Heat a large Dutch oven over medium-high heat and add the bacon. Cook the bacon, stirring occasionally until it is crisp. Remove the bacon with a slotted spoon and place it aside on a paper towel lined plate.
6 slices bacon
In the same pot, add the butter to the bacon drippings and allow it to melt. When the butter has melted, add the onion, carrot, and celery. Cook for 5-7 minutes or until vegetables are tender.
2 tablespoons butter, ¾ cup chopped onion, ¾ cup chopped carrot, ¾ cup chopped celery
Add the garlic, thyme, and flour. Stir so that the flour coats the vegetables and cook for an additional minute.
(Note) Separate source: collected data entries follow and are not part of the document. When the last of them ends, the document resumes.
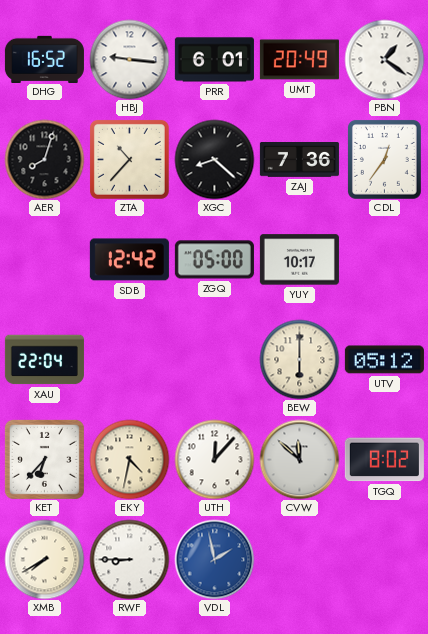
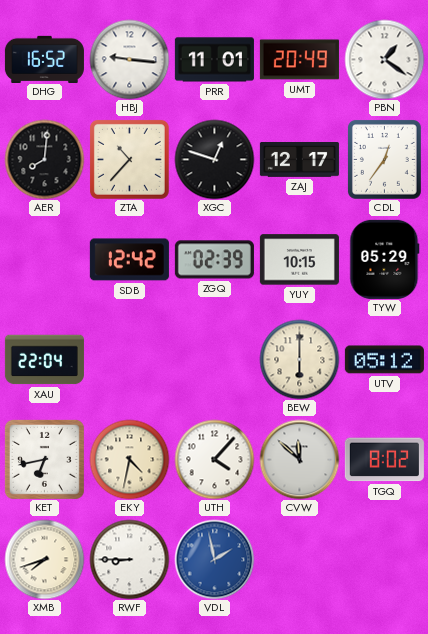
PRR: 6:01 -> 11:01
AER: 8:03 -> 8:01
XGC: 8:22 -> 12:48
ZAJ: 7:36 -> 12:17
ZGQ: 05:00 -> 02:39
YUY: 10:17 -> 10:15
TYW: none -> 05:29
KET: 6:37 -> 6:43
UTH: 12:07 -> 4:07
XMB: 7:40 -> 7:42
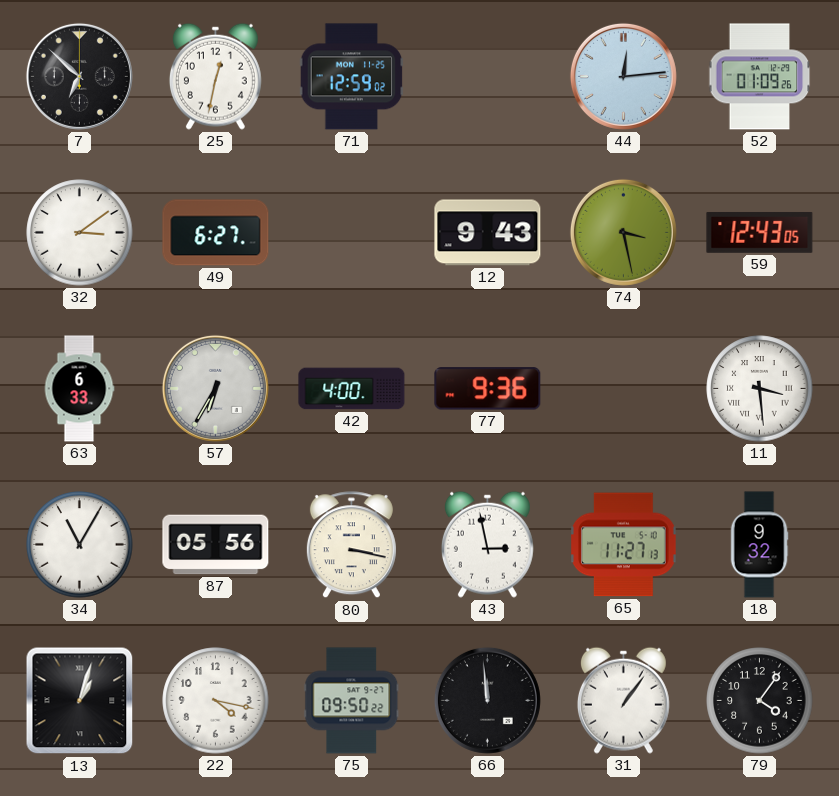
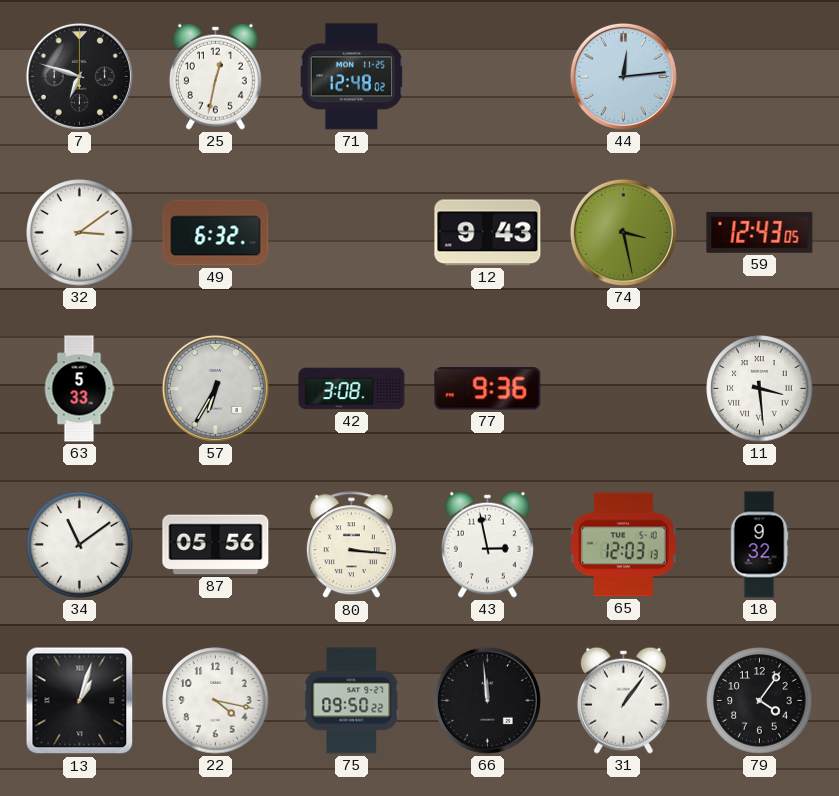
7: 6:52 -> 6:48
71: 12:59 -> 12:48
52: 01:09 -> none
49: 6:27 -> 6:32
63: 6:33 -> 5:33
42: 4:00 -> 3:08
34: 11:05 -> 11:09
80: 3:17 -> 3:16
65: 11:27 -> 12:03
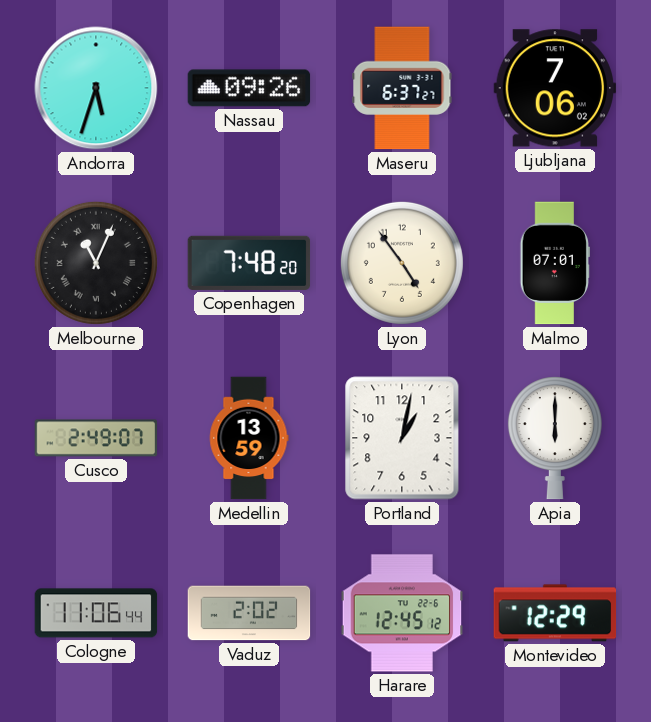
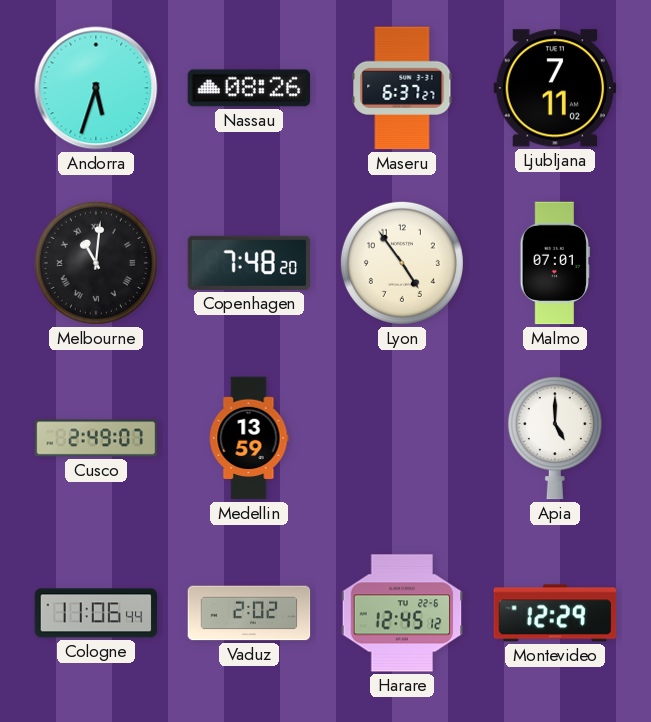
Nassau: 09:26 -> 08:26
Ljubljana: 7:06 -> 7:11
Melbourne: 11:04 -> 11:01
Portland: 1:02 -> none
Apia: 6:00 -> 5:00
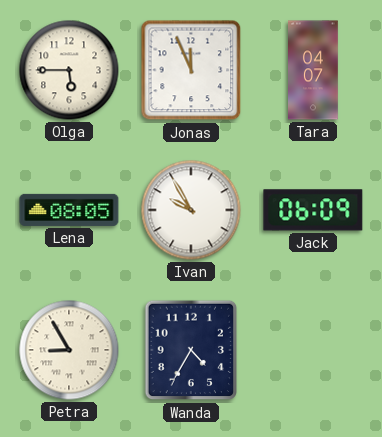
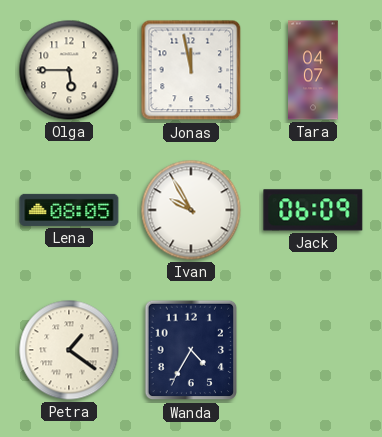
Jonas: 11:56 -> 11:58
Petra: 8:55 -> 1:21
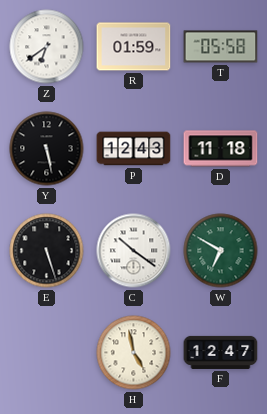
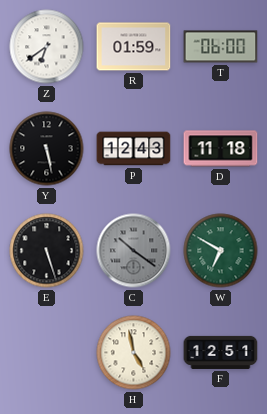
T: 05:58 -> 06:00
C dial: white -> grey
F: 12:47 -> 12:51
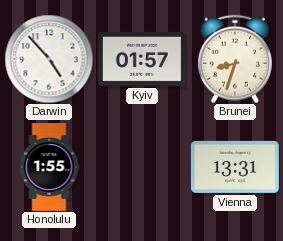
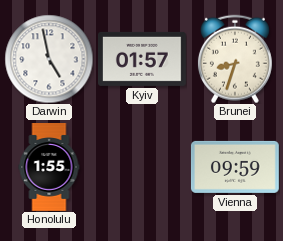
Darwin: 4:53 -> 4:58
Vienna: 13:31 -> 09:59
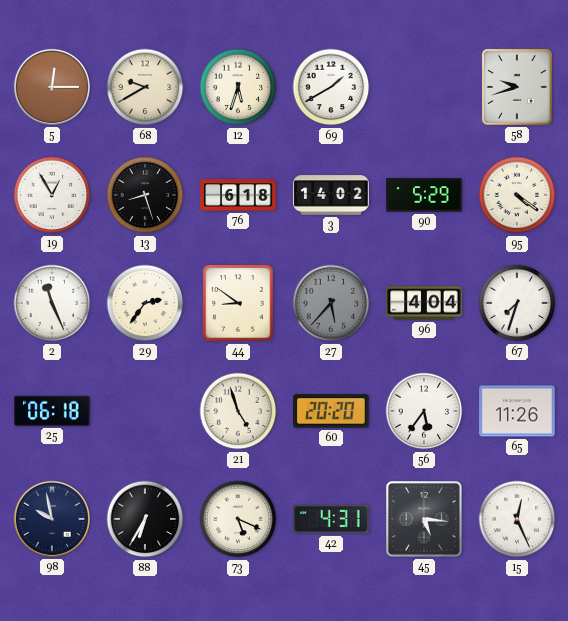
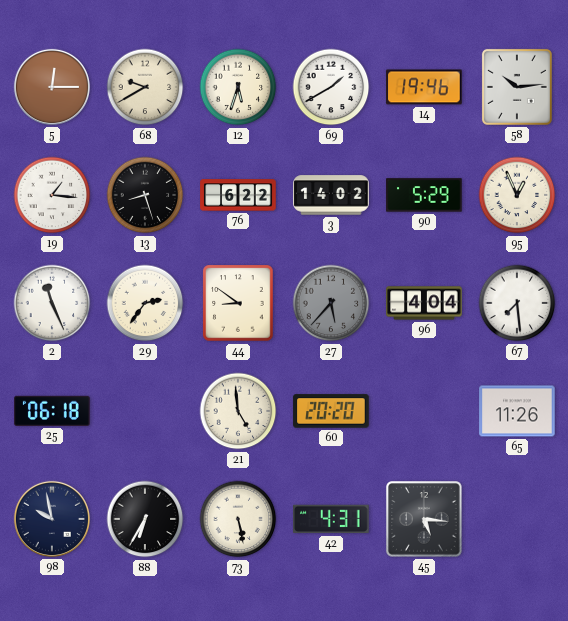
14: none -> 19:46
58: 9:42 -> 10:14
19: 12:55 -> 1:16
76: 6:18 -> 6:22
95: 4:21 -> 12:56
67: 7:33 -> 7:29
21: 4:57 -> 4:59
56: 5:36 -> none
73: 5:19 -> 5:28
15: 12:26 -> none
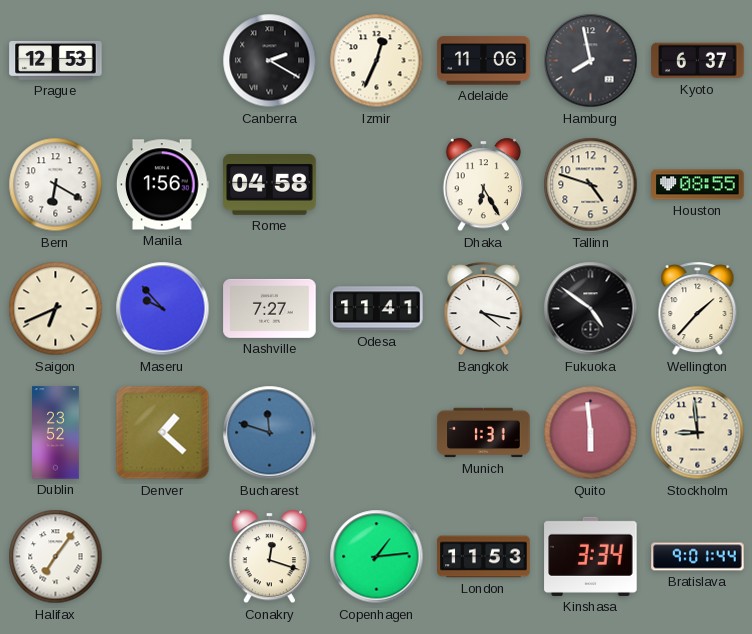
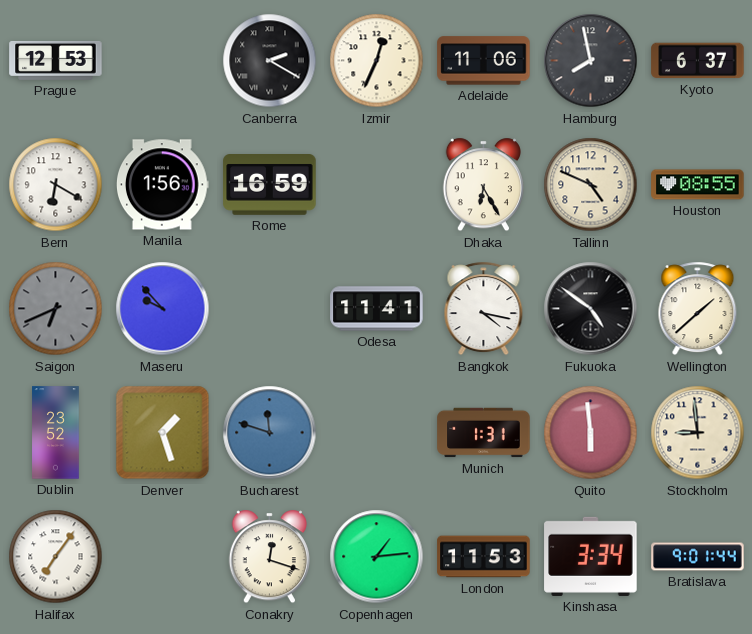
Rome: 04:58 -> 16:59
Tallinn: 4:48 -> 4:49
Saigon dial: cream -> grey
Nashville: 7:27 -> none
Wellington: 1:37 -> 1:38
Denver: 1:22 -> 1:27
2 cloves garlic, 1 teaspoon fresh thyme, ¼ cup all-purpose flour
Deglaze the pan by adding 1 cup of chicken stock and scraping the bottom with a wooden spoon. Add the remaining chicken stock, potatoes, bay leaf, salt, and pepper.
2 cups unsalted chicken stock, 2 cups diced potato, 1 bay leaf, ½ teaspoon kosher salt, ½ teaspoon black pepper
Turn the temperature to medium-low, and bring the chowder to a simmer.
Pour in both cans of clams, including the liquid, and stir them into the chowder. Stir in the heavy cream. Simmer for 10 minutes, or until the potatoes are fork tender.
13 ounces cans chopped clams, 1 cup heavy cream
Garnish with chopped fresh parsley and cooked bacon pieces.
2 tablespoon chopped fresh parsley
Enjoy immediately and store any leftovers in an airtight container for up to three days.